Exercise brief: Return the listing below unchanged, minus its pictures.
--- Source material Enclosed Below ---
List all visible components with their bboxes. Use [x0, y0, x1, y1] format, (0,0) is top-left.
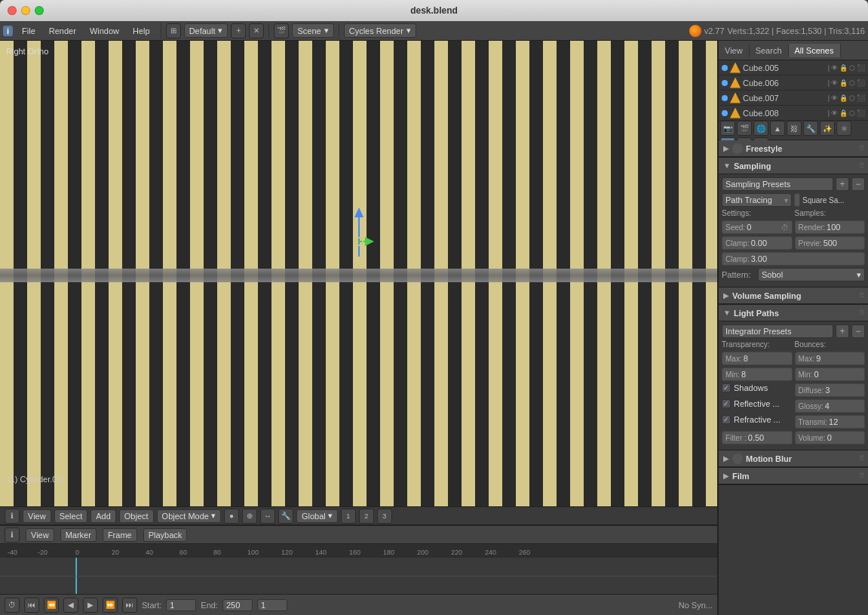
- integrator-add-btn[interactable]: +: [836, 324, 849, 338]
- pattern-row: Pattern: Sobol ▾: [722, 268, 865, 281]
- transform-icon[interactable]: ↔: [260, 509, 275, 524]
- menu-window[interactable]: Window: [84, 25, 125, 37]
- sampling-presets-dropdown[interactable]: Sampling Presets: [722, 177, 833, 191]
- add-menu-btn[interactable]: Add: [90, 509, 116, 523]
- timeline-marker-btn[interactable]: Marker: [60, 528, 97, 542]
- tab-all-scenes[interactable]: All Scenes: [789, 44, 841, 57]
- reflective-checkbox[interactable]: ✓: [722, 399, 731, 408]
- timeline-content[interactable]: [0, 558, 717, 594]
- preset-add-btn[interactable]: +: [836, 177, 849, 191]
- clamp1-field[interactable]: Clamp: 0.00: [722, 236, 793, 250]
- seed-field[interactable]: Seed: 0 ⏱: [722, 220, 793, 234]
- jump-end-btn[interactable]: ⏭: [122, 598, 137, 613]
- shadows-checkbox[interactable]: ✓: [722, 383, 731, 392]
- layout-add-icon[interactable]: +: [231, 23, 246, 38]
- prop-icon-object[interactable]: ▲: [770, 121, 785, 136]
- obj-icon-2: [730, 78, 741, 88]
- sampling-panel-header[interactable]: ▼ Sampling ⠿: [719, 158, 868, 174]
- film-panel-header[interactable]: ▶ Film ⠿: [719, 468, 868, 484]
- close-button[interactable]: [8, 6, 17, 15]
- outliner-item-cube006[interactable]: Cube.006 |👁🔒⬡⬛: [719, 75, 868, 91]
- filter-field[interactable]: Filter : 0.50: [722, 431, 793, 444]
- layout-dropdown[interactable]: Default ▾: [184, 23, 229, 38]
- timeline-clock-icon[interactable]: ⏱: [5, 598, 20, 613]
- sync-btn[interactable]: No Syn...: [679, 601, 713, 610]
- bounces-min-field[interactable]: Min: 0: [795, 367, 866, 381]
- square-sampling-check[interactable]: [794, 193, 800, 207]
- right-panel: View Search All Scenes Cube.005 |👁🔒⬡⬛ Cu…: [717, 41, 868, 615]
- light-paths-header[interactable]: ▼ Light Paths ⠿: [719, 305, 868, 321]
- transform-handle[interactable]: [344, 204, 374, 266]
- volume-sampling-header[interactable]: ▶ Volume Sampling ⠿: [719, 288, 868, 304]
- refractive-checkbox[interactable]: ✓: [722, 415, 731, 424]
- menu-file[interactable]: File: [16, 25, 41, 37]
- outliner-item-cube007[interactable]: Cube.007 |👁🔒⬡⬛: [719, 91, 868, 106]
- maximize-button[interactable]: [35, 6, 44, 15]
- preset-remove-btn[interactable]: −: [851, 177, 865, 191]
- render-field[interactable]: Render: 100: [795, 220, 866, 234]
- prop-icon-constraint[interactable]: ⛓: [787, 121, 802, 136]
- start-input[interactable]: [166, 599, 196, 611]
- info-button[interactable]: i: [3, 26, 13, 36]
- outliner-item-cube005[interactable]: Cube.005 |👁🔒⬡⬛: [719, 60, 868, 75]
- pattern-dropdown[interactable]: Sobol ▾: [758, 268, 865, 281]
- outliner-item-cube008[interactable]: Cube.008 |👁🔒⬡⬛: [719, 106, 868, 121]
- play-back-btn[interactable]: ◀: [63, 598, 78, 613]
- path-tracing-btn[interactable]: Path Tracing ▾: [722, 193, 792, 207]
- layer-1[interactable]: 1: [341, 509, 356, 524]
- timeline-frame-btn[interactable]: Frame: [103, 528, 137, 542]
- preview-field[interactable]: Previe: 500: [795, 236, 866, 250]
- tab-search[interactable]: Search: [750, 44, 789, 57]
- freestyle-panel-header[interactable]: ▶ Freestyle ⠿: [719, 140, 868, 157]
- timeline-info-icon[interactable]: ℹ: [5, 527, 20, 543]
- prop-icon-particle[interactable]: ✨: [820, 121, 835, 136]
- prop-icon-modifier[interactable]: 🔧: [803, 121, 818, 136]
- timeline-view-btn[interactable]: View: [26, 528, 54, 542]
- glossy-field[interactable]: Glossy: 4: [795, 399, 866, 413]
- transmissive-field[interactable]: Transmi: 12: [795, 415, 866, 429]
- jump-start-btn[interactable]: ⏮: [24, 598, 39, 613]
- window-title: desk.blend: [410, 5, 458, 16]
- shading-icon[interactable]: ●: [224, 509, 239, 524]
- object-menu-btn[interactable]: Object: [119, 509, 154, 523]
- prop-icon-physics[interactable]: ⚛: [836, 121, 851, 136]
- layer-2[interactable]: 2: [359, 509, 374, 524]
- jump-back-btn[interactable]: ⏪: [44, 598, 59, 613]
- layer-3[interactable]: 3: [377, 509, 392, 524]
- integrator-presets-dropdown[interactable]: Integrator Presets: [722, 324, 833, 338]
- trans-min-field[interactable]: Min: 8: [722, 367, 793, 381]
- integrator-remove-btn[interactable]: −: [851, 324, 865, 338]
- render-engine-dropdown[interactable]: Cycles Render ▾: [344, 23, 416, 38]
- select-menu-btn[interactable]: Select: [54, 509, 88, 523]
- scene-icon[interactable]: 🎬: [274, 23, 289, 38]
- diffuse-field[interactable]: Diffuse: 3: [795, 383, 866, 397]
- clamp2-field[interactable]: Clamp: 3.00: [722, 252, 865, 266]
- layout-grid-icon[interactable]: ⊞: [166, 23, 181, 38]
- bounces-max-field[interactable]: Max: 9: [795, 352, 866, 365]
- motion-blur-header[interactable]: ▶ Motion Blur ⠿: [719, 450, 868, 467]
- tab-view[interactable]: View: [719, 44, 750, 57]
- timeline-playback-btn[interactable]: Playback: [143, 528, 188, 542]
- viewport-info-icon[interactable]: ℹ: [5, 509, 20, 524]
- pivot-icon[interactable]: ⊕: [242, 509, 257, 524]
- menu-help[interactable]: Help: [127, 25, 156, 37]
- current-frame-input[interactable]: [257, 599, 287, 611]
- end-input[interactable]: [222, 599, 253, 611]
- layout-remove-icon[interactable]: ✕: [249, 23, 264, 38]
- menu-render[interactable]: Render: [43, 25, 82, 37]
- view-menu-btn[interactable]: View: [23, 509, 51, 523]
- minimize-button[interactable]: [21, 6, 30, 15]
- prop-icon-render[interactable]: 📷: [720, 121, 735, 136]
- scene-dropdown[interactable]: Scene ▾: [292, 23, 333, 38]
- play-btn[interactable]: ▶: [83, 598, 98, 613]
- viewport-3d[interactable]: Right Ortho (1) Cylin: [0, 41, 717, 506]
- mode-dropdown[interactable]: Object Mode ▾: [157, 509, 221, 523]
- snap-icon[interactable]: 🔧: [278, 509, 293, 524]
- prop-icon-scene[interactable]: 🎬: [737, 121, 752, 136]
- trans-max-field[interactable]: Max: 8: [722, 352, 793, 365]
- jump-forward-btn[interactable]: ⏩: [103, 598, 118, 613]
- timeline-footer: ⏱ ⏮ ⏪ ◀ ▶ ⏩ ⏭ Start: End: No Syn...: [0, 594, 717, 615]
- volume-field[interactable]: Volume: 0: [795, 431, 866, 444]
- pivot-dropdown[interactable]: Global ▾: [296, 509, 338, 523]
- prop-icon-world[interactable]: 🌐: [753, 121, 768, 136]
--- End of Enclosed Source material ---
Solution for this problem:
List all visible components with their bboxes. Use [x0, y0, x1, y1] format, (0,0) is top-left.
- integrator-add-btn[interactable]: +: [836, 324, 849, 338]
- pattern-row: Pattern: Sobol ▾: [722, 268, 865, 281]
- transform-icon[interactable]: ↔: [260, 509, 275, 524]
- menu-window[interactable]: Window: [84, 25, 125, 37]
- sampling-presets-dropdown[interactable]: Sampling Presets: [722, 177, 833, 191]
- add-menu-btn[interactable]: Add: [90, 509, 116, 523]
- timeline-marker-btn[interactable]: Marker: [60, 528, 97, 542]
- tab-all-scenes[interactable]: All Scenes: [789, 44, 841, 57]
- reflective-checkbox[interactable]: ✓: [722, 399, 731, 408]
- timeline-content[interactable]: [0, 558, 717, 594]
- preset-add-btn[interactable]: +: [836, 177, 849, 191]
- clamp1-field[interactable]: Clamp: 0.00: [722, 236, 793, 250]
- seed-field[interactable]: Seed: 0 ⏱: [722, 220, 793, 234]
- jump-end-btn[interactable]: ⏭: [122, 598, 137, 613]
- shadows-checkbox[interactable]: ✓: [722, 383, 731, 392]
- layout-add-icon[interactable]: +: [231, 23, 246, 38]
- prop-icon-object[interactable]: ▲: [770, 121, 785, 136]
- obj-icon-2: [730, 78, 741, 88]
- sampling-panel-header[interactable]: ▼ Sampling ⠿: [719, 158, 868, 174]
- film-panel-header[interactable]: ▶ Film ⠿: [719, 468, 868, 484]
- close-button[interactable]: [8, 6, 17, 15]
- outliner-item-cube006[interactable]: Cube.006 |👁🔒⬡⬛: [719, 75, 868, 91]
- filter-field[interactable]: Filter : 0.50: [722, 431, 793, 444]
- layout-dropdown[interactable]: Default ▾: [184, 23, 229, 38]
- timeline-clock-icon[interactable]: ⏱: [5, 598, 20, 613]
- sync-btn[interactable]: No Syn...: [679, 601, 713, 610]
- bounces-min-field[interactable]: Min: 0: [795, 367, 866, 381]
- square-sampling-check[interactable]: [794, 193, 800, 207]
- right-panel: View Search All Scenes Cube.005 |👁🔒⬡⬛ Cu…: [717, 41, 868, 615]
- light-paths-header[interactable]: ▼ Light Paths ⠿: [719, 305, 868, 321]
- transform-handle[interactable]: [344, 204, 374, 266]
- volume-sampling-header[interactable]: ▶ Volume Sampling ⠿: [719, 288, 868, 304]
- refractive-checkbox[interactable]: ✓: [722, 415, 731, 424]
- menu-file[interactable]: File: [16, 25, 41, 37]
- outliner-item-cube007[interactable]: Cube.007 |👁🔒⬡⬛: [719, 91, 868, 106]
- maximize-button[interactable]: [35, 6, 44, 15]
- preset-remove-btn[interactable]: −: [851, 177, 865, 191]
- render-field[interactable]: Render: 100: [795, 220, 866, 234]
- prop-icon-constraint[interactable]: ⛓: [787, 121, 802, 136]
- start-input[interactable]: [166, 599, 196, 611]
- info-button[interactable]: i: [3, 26, 13, 36]
- outliner-item-cube005[interactable]: Cube.005 |👁🔒⬡⬛: [719, 60, 868, 75]
- pattern-dropdown[interactable]: Sobol ▾: [758, 268, 865, 281]
- outliner-item-cube008[interactable]: Cube.008 |👁🔒⬡⬛: [719, 106, 868, 121]
- play-back-btn[interactable]: ◀: [63, 598, 78, 613]
- path-tracing-btn[interactable]: Path Tracing ▾: [722, 193, 792, 207]
- layer-1[interactable]: 1: [341, 509, 356, 524]
- timeline-frame-btn[interactable]: Frame: [103, 528, 137, 542]
- preview-field[interactable]: Previe: 500: [795, 236, 866, 250]
- tab-search[interactable]: Search: [750, 44, 789, 57]
- freestyle-panel-header[interactable]: ▶ Freestyle ⠿: [719, 140, 868, 157]
- timeline-info-icon[interactable]: ℹ: [5, 527, 20, 543]
- prop-icon-particle[interactable]: ✨: [820, 121, 835, 136]
- prop-icon-modifier[interactable]: 🔧: [803, 121, 818, 136]
- timeline-view-btn[interactable]: View: [26, 528, 54, 542]
- glossy-field[interactable]: Glossy: 4: [795, 399, 866, 413]
- transmissive-field[interactable]: Transmi: 12: [795, 415, 866, 429]
- jump-start-btn[interactable]: ⏮: [24, 598, 39, 613]
- window-title: desk.blend: [410, 5, 458, 16]
- shading-icon[interactable]: ●: [224, 509, 239, 524]
- object-menu-btn[interactable]: Object: [119, 509, 154, 523]
- prop-icon-physics[interactable]: ⚛: [836, 121, 851, 136]
- layer-2[interactable]: 2: [359, 509, 374, 524]
- jump-back-btn[interactable]: ⏪: [44, 598, 59, 613]
- layer-3[interactable]: 3: [377, 509, 392, 524]
- integrator-presets-dropdown[interactable]: Integrator Presets: [722, 324, 833, 338]
- trans-min-field[interactable]: Min: 8: [722, 367, 793, 381]
- integrator-remove-btn[interactable]: −: [851, 324, 865, 338]
- render-engine-dropdown[interactable]: Cycles Render ▾: [344, 23, 416, 38]
- select-menu-btn[interactable]: Select: [54, 509, 88, 523]
- scene-icon[interactable]: 🎬: [274, 23, 289, 38]
- diffuse-field[interactable]: Diffuse: 3: [795, 383, 866, 397]
- clamp2-field[interactable]: Clamp: 3.00: [722, 252, 865, 266]
- layout-grid-icon[interactable]: ⊞: [166, 23, 181, 38]
- bounces-max-field[interactable]: Max: 9: [795, 352, 866, 365]
- motion-blur-header[interactable]: ▶ Motion Blur ⠿: [719, 450, 868, 467]
- tab-view[interactable]: View: [719, 44, 750, 57]
- timeline-playback-btn[interactable]: Playback: [143, 528, 188, 542]
- viewport-info-icon[interactable]: ℹ: [5, 509, 20, 524]
- pivot-icon[interactable]: ⊕: [242, 509, 257, 524]
- menu-help[interactable]: Help: [127, 25, 156, 37]
- current-frame-input[interactable]: [257, 599, 287, 611]
- end-input[interactable]: [222, 599, 253, 611]
- layout-remove-icon[interactable]: ✕: [249, 23, 264, 38]
- menu-render[interactable]: Render: [43, 25, 82, 37]
- view-menu-btn[interactable]: View: [23, 509, 51, 523]
- minimize-button[interactable]: [21, 6, 30, 15]
- prop-icon-render[interactable]: 📷: [720, 121, 735, 136]
- scene-dropdown[interactable]: Scene ▾: [292, 23, 333, 38]
- play-btn[interactable]: ▶: [83, 598, 98, 613]
- viewport-3d[interactable]: Right Ortho (1) Cylin: [0, 41, 717, 506]
- mode-dropdown[interactable]: Object Mode ▾: [157, 509, 221, 523]
- snap-icon[interactable]: 🔧: [278, 509, 293, 524]
- prop-icon-scene[interactable]: 🎬: [737, 121, 752, 136]
- trans-max-field[interactable]: Max: 8: [722, 352, 793, 365]
- jump-forward-btn[interactable]: ⏩: [103, 598, 118, 613]
- timeline-footer: ⏱ ⏮ ⏪ ◀ ▶ ⏩ ⏭ Start: End: No Syn...: [0, 594, 717, 615]
- volume-field[interactable]: Volume: 0: [795, 431, 866, 444]
- pivot-dropdown[interactable]: Global ▾: [296, 509, 338, 523]
- prop-icon-world[interactable]: 🌐: [753, 121, 768, 136]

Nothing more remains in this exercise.